• U.S.

World War: Do Women Fight?

2 minute read
TIME

Last week the Russians made two statements about women in war. One concerned Russian women, and was true. The other concerned German women, and was good propaganda.

Amazons. Broadcasting from Washington, Mme. Constantine Oumansky, wife of the Soviet Ambassador to the U.S., flatly denied that women were fighting in the Red Army. This was no propaganda ghost-laying. All women who are attached to the Red Army are technicians, radio operators, cooks, messengers, engineers, drivers—and are no more formidable than Britain’s ATS, WAAFS and WRENS, who do exactly the same jobs, and who also wear uniforms. There are no female combat privates in the Red Army, Nazi statements to the contrary. A few young women have been admitted as sharpshooters into OSOAVIAKHIM, Russia’s Home Guard. Aside from them, any fire-spitting Amazons captured by the Germans are operating strictly on their own.

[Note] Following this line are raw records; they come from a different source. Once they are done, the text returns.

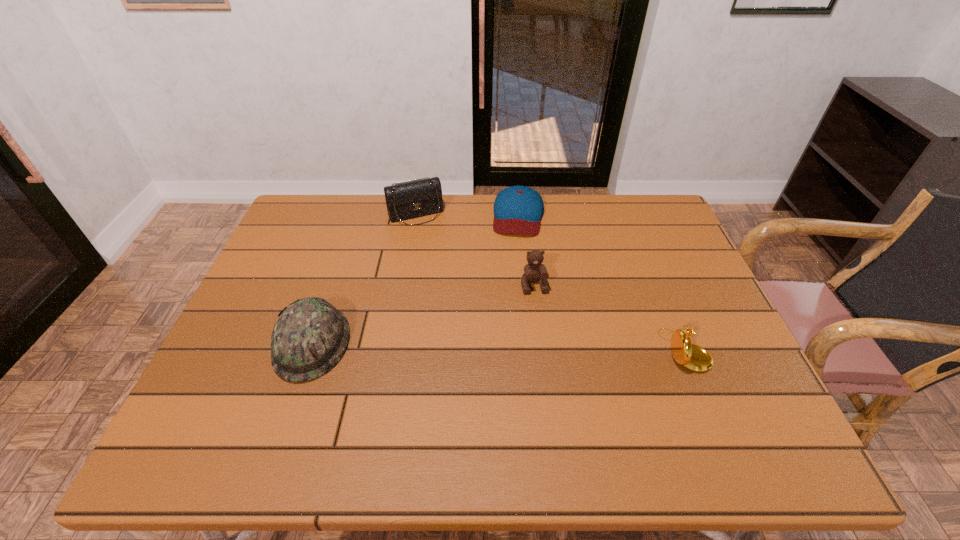 The width and height of the screenshot is (960, 540). What are the coordinates of `free space between the headwear and the third farthest object` in the screenshot? It's located at (423, 315).

In order to click on free spot between the leftmost object and the third farthest object in this screenshot , I will do `click(423, 315)`.

Find the location of a particular element. The height and width of the screenshot is (540, 960). empty space that is in between the second object from left to right and the rightmost object is located at coordinates (550, 282).

I want to click on free area in between the rightmost object and the clutch bag, so click(550, 282).

The image size is (960, 540). I want to click on vacant space in between the baseball cap and the headwear, so click(x=416, y=280).

This screenshot has width=960, height=540. In order to click on unoccupied area between the second object from left to right and the headwear in this screenshot , I will do `click(364, 280)`.

Where is `free spot between the pocket watch and the clutch bag`? The image size is (960, 540). free spot between the pocket watch and the clutch bag is located at coordinates (550, 282).

Image resolution: width=960 pixels, height=540 pixels. In order to click on vacant space in between the rightmost object and the clutch bag in this screenshot , I will do `click(550, 282)`.

Identify which object is the closest to the leftmost object. Please provide its 2D coordinates. Your answer should be formatted as a tuple, i.e. [(x, y)], where the tuple contains the x and y coordinates of a point satisfying the conditions above.

[(412, 199)]

You are a GUI agent. You are given a task and a screenshot of the screen. Output one action in this format:
    pyautogui.click(x=<x>, y=<y>)
    Task: Click on the third closest object to the pocket watch
    The height and width of the screenshot is (540, 960).
    Given the screenshot: What is the action you would take?
    pyautogui.click(x=412, y=199) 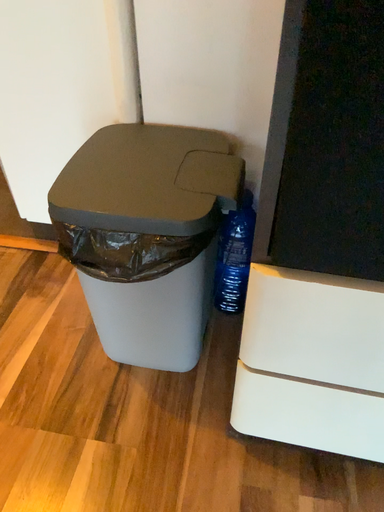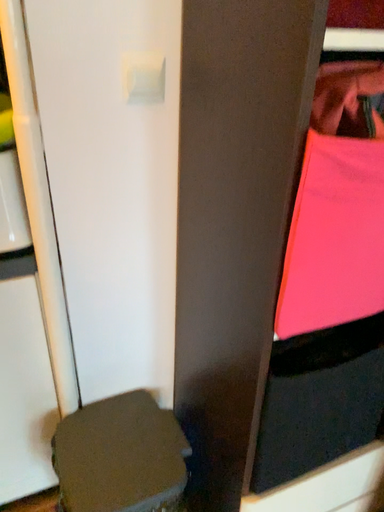 Question: How did the camera likely rotate when shooting the video?

Choices:
 (A) rotated left
 (B) rotated right

Answer: (B) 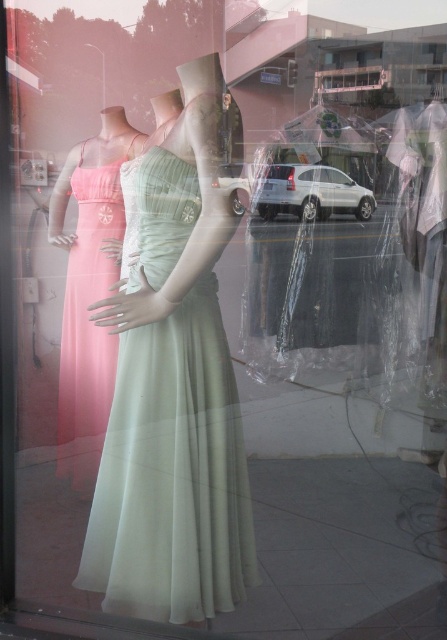 Is satin pale green dress at center to the right of matte pink fabric dress at left from the viewer's perspective?

Yes, satin pale green dress at center is to the right of matte pink fabric dress at left.

Which is in front, point (161, 262) or point (83, 458)?

Point (161, 262) is more forward.

Locate an element on the screen. The height and width of the screenshot is (640, 447). satin pale green dress at center is located at coordinates (172, 474). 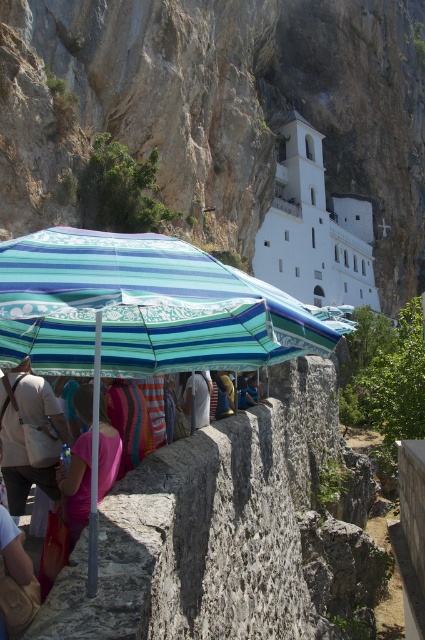 Can you confirm if light pink fabric bag at lower left is shorter than pink fabric at center?

No.

Is light pink fabric bag at lower left to the right of pink fabric at center from the viewer's perspective?

No, light pink fabric bag at lower left is not to the right of pink fabric at center.

Which is in front, point (39, 465) or point (82, 486)?

Point (82, 486) is more forward.

The image size is (425, 640). I want to click on light pink fabric bag at lower left, so click(28, 435).

Is point (277, 204) in front of point (33, 458)?

No, it is behind (33, 458).

Which of these two, white stone building at center or light pink fabric bag at lower left, stands taller?

white stone building at center is taller.

At what (x,y) coordinates should I click in order to perform the action: click on white stone building at center. Please return your answer as a coordinate pair (x, y). Looking at the image, I should click on (314, 228).

Does point (51, 296) come farther from viewer compared to point (79, 408)?

That is False.

Who is lower down, striped fabric umbrella at center or pink fabric at center?

Positioned lower is pink fabric at center.

The width and height of the screenshot is (425, 640). What do you see at coordinates (141, 307) in the screenshot?
I see `striped fabric umbrella at center` at bounding box center [141, 307].

Where is `striped fabric umbrella at center`? Image resolution: width=425 pixels, height=640 pixels. striped fabric umbrella at center is located at coordinates (141, 307). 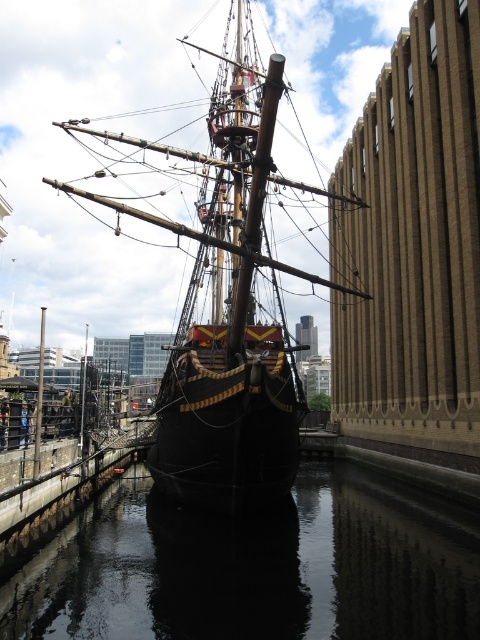 Who is positioned more to the right, dark reflective water at center or dark wood ship at center?

dark reflective water at center is more to the right.

Does dark reflective water at center have a greater height compared to dark wood ship at center?

No.

The image size is (480, 640). Identify the location of dark reflective water at center. (256, 566).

Trojan Whores. A Russian dispatch from the front last week said that the Germans, unable to force a crossing of an unnamed river, brought up a large number of prostitutes from Hamburg, undressed them, sent them wading in the river opposite the strongest Russian defenses. Simultaneously, the story went, the Germans tried a crossing at another place. The strong Red Army men, said the dispatch, “were not fooled.”